To avoid being misunderstood, let me state clearly that I support
checks and balances in government. I also support (at least
theoretically) the establishment of oversight institutions like the IGG,
PPDA, parliamentary oversight committees, Auditor General, DPP,
independent courts, civil society activism and free media. All these
institutions are necessary for the establishment of transparent and
accountable government. But they are neither sufficient nor primary to
accountability. I would say they are derivative.
Let me explain: elites may be dedicated to the establishment of
transparent and accountable government. They look for ways and means to
achieve this goal. Genuine pursuit of accountability and transparency
will lead them to establish these institutions. But if ruling elites
have no interest in accountability, as is largely (not entirely) the
case in Uganda today, the establishment of these institutions per se
will not improve accountability. I want to argue that on the contrary,
these institutions would be captured by thieves and used for ends at
odds with the intended purpose.
I have observed President Paul Kagame closely and seen his dedication
to developing Rwanda, reconciling its people and serving its citizens. I
do not think he does this because he is looking for votes. On the
contrary, he gets votes because he serves his country well. Even without
elections, Kagame would be the same Kagame – honest and dedicated to
Project Rwanda.
Even President Yoweri Museveni is a very public spirited person. It
is the pressure of electoral competition that has driven him to
compromises and concessions that harm the public good.This is the reason
the corrosion of government in Uganda begins in 1996 when he began
running for office. Sometimes (not always), elections can corrupt a
country’s body politics – this is the case of Uganda and India. The
solution is not to abandon democracy and choose tyranny. Rather it is to
restructure our democratic institutions and create incentives for
elected officials to pursue the common good.
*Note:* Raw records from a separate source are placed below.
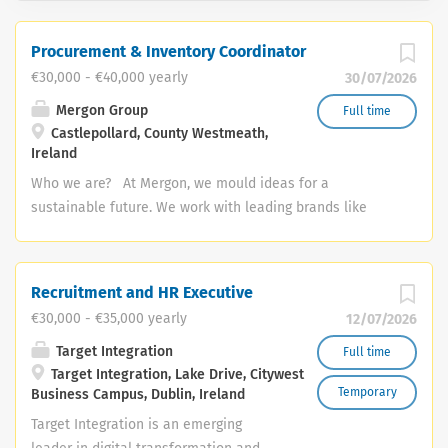
Procurement & Inventory Coordinator
€30,000 - €40,000 yearly
30/07/2026
Mergon Group
Full time
Castlepollard, County Westmeath,
Ireland
Who we are? At Mergon, we mould ideas for a
sustainable future. We work with leading brands like
Tesla, BMW, Xerox and Abbott to design, manufacture
and deliver sustainable products for the vehicles and
equipment of the future. We care deeply about our
Recruitment and HR Executive
colleagues, customers and our community and we have
€30,000 - €35,000 yearly
12/07/2026
a curiosity that constantly pushes us to innovate and
improve. We are competent, capable and we invest in
Target Integration
Full time
Target Integration, Lake Drive, Citywest
our people and in our processes to ensure we continue
Temporary
Business Campus, Dublin, Ireland
to grow and do our best work every day. Role Overview:
The Procurement & Inventory Coordinator will manage
Target Integration is an emerging
procurement activities, logistics, and inventory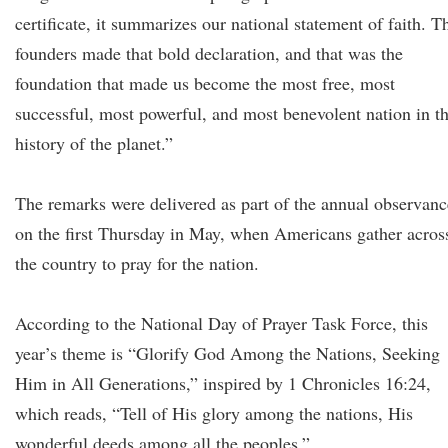
certificate, it summarizes our national statement of faith. T
founders made that bold declaration, and that was the
foundation that made us become the most free, most
successful, most powerful, and most benevolent nation in t
history of the planet.”
The remarks were delivered as part of the annual observanc
on the first Thursday in May, when Americans gather acros
the country to pray for the nation.
According to the National Day of Prayer Task Force, this
year’s theme is “Glorify God Among the Nations, Seeking
Him in All Generations,” inspired by 1 Chronicles 16:24,
which reads, “Tell of His glory among the nations, His
wonderful deeds among all the peoples.”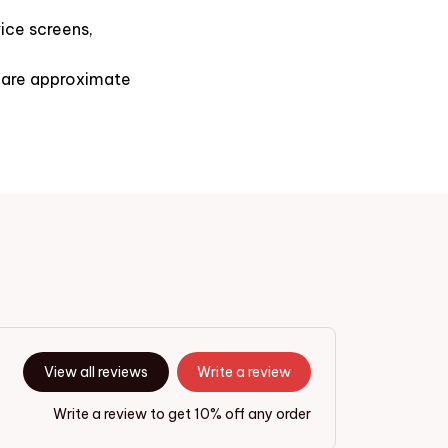
ice screens,
s are approximate
View all reviews
Write a review
Write a review to get 10% off any order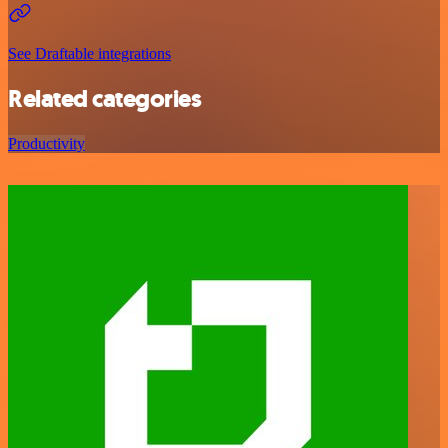
See Draftable integrations
Related categories
Productivity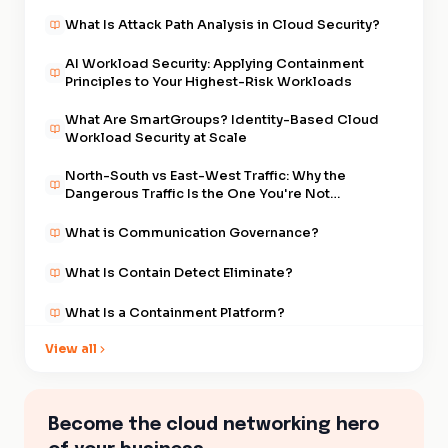
What Is Attack Path Analysis in Cloud Security?
AI Workload Security: Applying Containment
Principles to Your Highest-Risk Workloads
What Are SmartGroups? Identity-Based Cloud
Workload Security at Scale
North-South vs East-West Traffic: Why the
Dangerous Traffic Is the One You're Not
Watching
What is Communication Governance?
What Is Contain Detect Eliminate?
What Is a Containment Platform?
View all
What Is East-West Traffic in Cloud Security?
What is Distributed Cloud Firewall?
Become the cloud networking hero
What Was The Cascade? The Supply Chain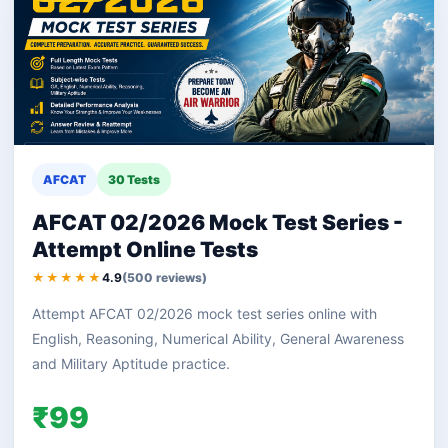
AFCAT
30 Tests
AFCAT 02/2026 Mock Test Series -
Attempt Online Tests
★★★★★
4.9
(500 reviews)
Attempt AFCAT 02/2026 mock test series online with
English, Reasoning, Numerical Ability, General Awareness
and Military Aptitude practice.
₹99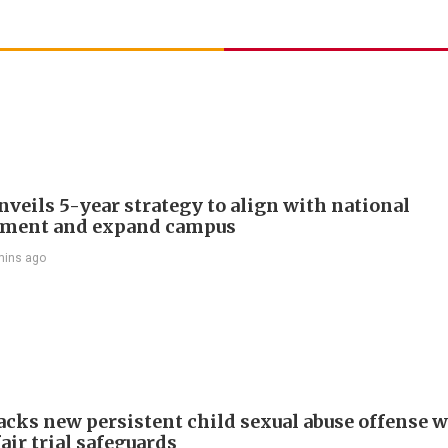
veils 5-year strategy to align with national
pment and expand campus
mins ago
cks new persistent child sexual abuse offense w
air trial safeguards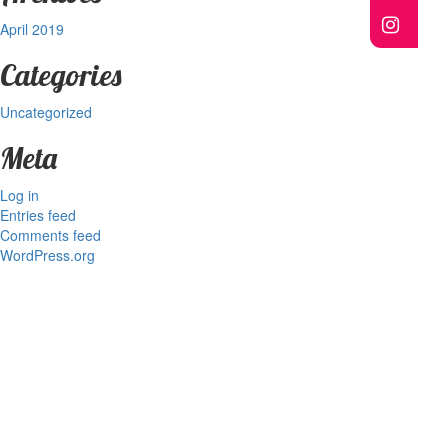
April 2019
Categories
Uncategorized
Meta
Log in
Entries feed
Comments feed
WordPress.org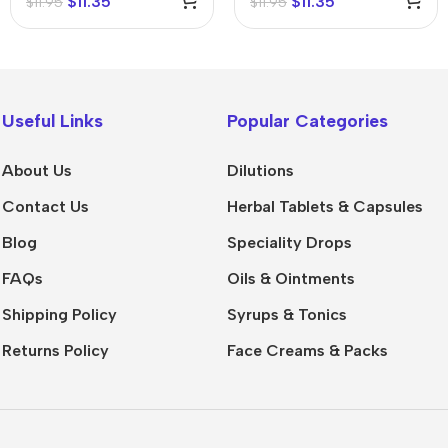
$
11.35
$
11.35
$
11.95
$
11.95
Useful Links
Popular Categories
About Us
Dilutions
Contact Us
Herbal Tablets & Capsules
Blog
Speciality Drops
FAQs
Oils & Ointments
Shipping Policy
Syrups & Tonics
Returns Policy
Face Creams & Packs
How? Talking to many candidates for public office in Uganda has
taught me that electoral dynamics in our country tend to eliminate
public-spirited individuals in favour of crooks. This is partly because
of the poverty of our citizens, the norms and values of our agrarian
society, and the paucity of formally organised demand-groups to provide
institutional support to candidates. This is a hard problem to fix as it
takes generations to change such structures. But we can adopt
proportional representation so that the electorate chooses political
parties not individuals during elections.
Why? When individuals go for elections in our poor agrarian settings,
the pressure on them to meet the immediate needs of voters is very
high. These needs are basic – soap, sugar, salt, funeral expenses,
medical bills, school fees etc. Such demands are inevitable in a poor
agrarian society. Ordinary people see the act of giving such handouts as
the right thing leaders should do. Politicians who respond to such
expectations are not always crooks. It is just that they understand and
appreciate the social context.
The problem is that crooks that want to use politics to make money
take advantage of the situation and get elected. Once in office, they
use the prerogatives of power to recoup their investment and make a
handsome return. Proportional representation has potential to reduce
this incentive to bribe voters because a party is faceless.